=== What is expected ===
Among the entries below, how many lines include "ostatne"? Give the number alone.

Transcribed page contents
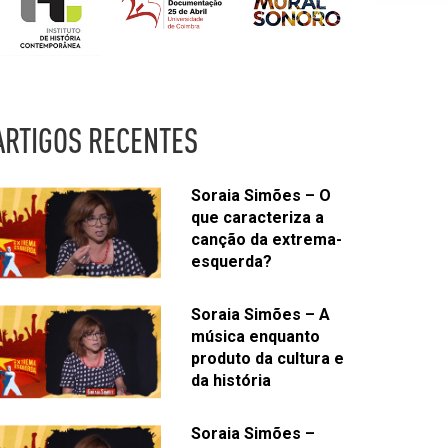
ARTIGOS RECENTES
Soraia Simões – O
que caracteriza a
canção da extrema-
esquerda?
Soraia Simões – A
música enquanto
produto da cultura e
da história
Soraia Simões –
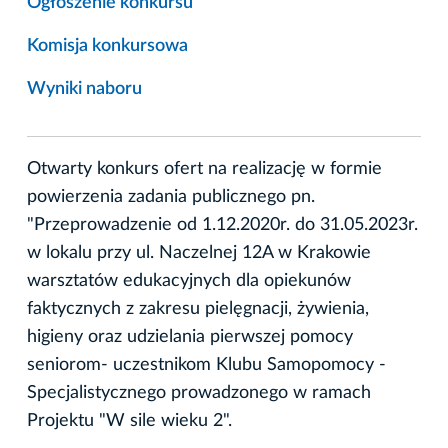
Ogłoszenie konkursu
Komisja konkursowa
Wyniki naboru
Otwarty konkurs ofert na realizację w formie
powierzenia zadania publicznego pn.
"Przeprowadzenie od 1.12.2020r. do 31.05.2023r.
w lokalu przy ul. Naczelnej 12A w Krakowie
warsztatów edukacyjnych dla opiekunów
faktycznych z zakresu pielęgnacji, żywienia,
higieny oraz udzielania pierwszej pomocy
seniorom- uczestnikom Klubu Samopomocy -
Specjalistycznego prowadzonego w ramach
Projektu "W sile wieku 2".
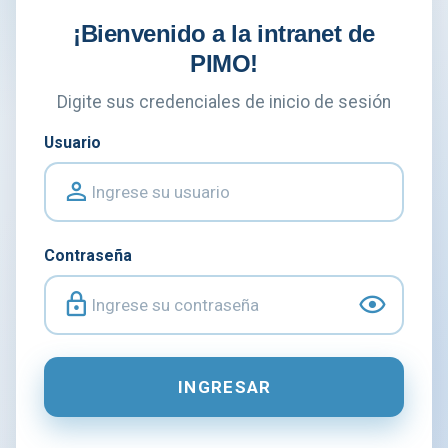
¡Bienvenido a la intranet de
PIMO!
Digite sus credenciales de inicio de sesión
Usuario
Contraseña
INGRESAR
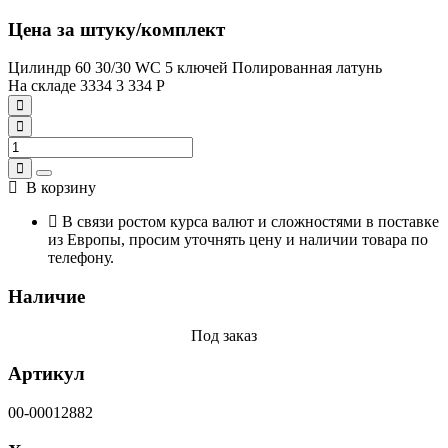
Цена за штуку/комплект
Цилиндр 60 30/30 WC 5 ключей Полированная латунь
На складе
3334
3 334
Р
В корзину
В связи ростом курса валют и сложностями в поставке
из Европы, просим уточнять цену и наличии товара по
телефону.
Наличие
Под заказ
Артикул
00-00012882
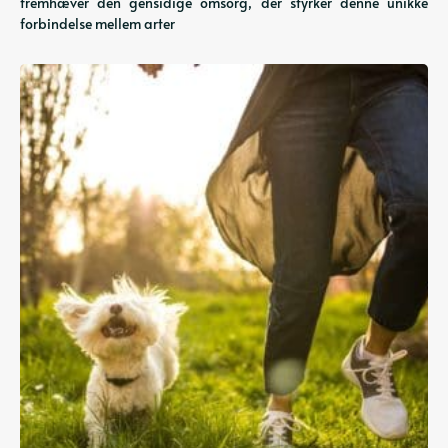
fremhæver den gensidige omsorg, der styrker denne unikke
forbindelse mellem arter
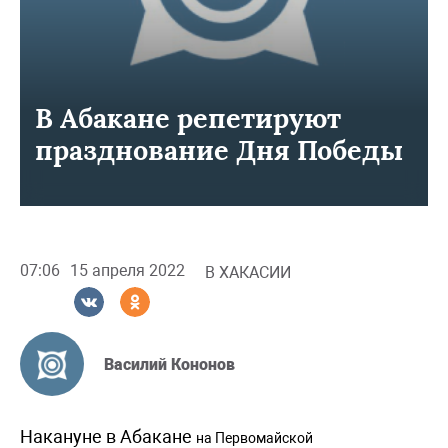
В Абакане репетируют
празднование Дня Победы
07:06
15 апреля 2022
В ХАКАСИИ
Василий Кононов
Накануне в Абакане
на Первомайской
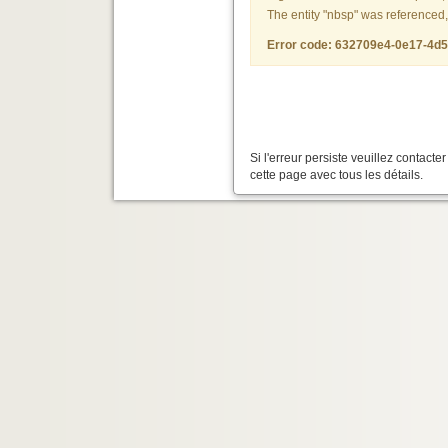
The entity "nbsp" was referenced,
Error code: 632709e4-0e17-4d
Si l'erreur persiste veuillez contact
cette page avec tous les détails.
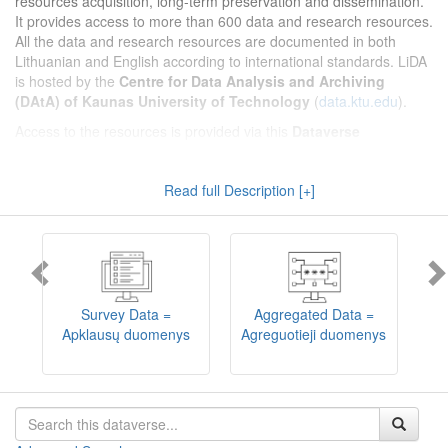
resources acquisition, long-term preservation and dissemination.
It provides access to more than 600 data and research resources.
All the data and research resources are documented in both
Lithuanian and English according to international standards. LiDA
is hosted by the
Centre for Data Analysis and Archiving
(DAtA) of Kaunas University of Technology
(
data.ktu.edu
).
Access to the resources is provided via this
Dataverse
repository
(not all the resources are available, as in 2020-2029 a
migration project from the old infrastructure is being
Read full Description [+]
implemented). LiDA curates different types of resources and they
are published into catalogues according to the type:
Survey Data
,
Interview Data
,
Aggregated Data
(including Historical Statistics),
Textual Data
, and
Encoded Data
(including News Media Studies).
Also, LiDA holds collections of data produced in large national
projets (
Large Project Data
) as well as social sciences and
humanities data deposited by Lithuanian science and higher
Survey Data =
Aggregated Data =
education institutions and Lithuanian governmental institutions
Apklausų duomenys
Agreguotieji duomenys
T
(
Data of Other Institutions
).
Depositors interested in deposit of their data into the LiDA
Dataverse repository should consult
this page
.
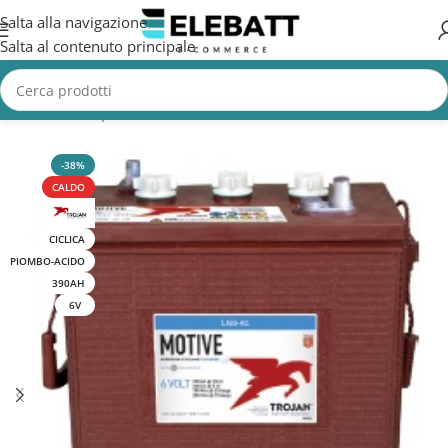
Salta alla navigazione
Salta al contenuto principale
Home
/
Batterie per Fotovoltaico
/
Batterie Fotovoltaico AGM e Gel
-38%
CALDO
CICLICA
PIOMBO-ACIDO
390AH
6V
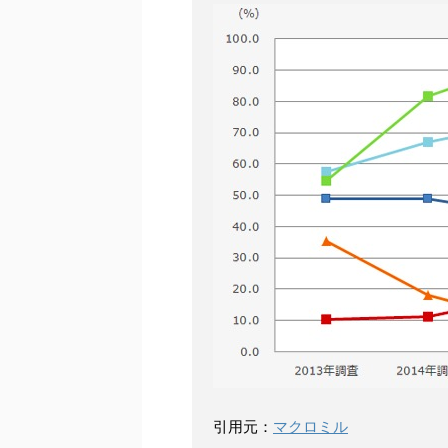
引用元：
マクロミル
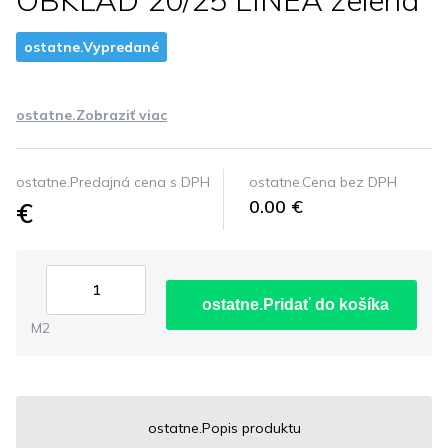
OBKLAD 20/25 LINEA zelena
ostatne.Vypredané
ostatne.Zobraziť viac
ostatne.Predajná cena s DPH
ostatne.Cena bez DPH
€
0.00 €
ostatne.Pridať do košíka
M2
ostatne.Popis produktu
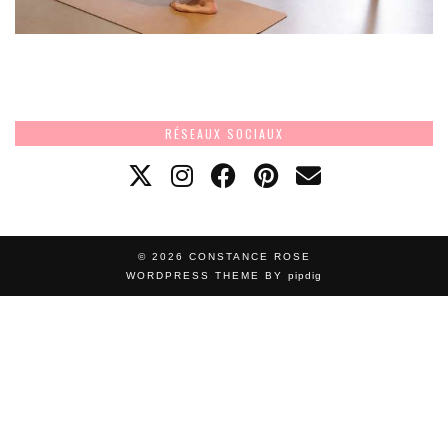
RÉSEAUX SOCIAUX
© 2026
CONSTANCE ROSE
WORDPRESS THEME BY
pipdig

=== Reply to the exercise ===
6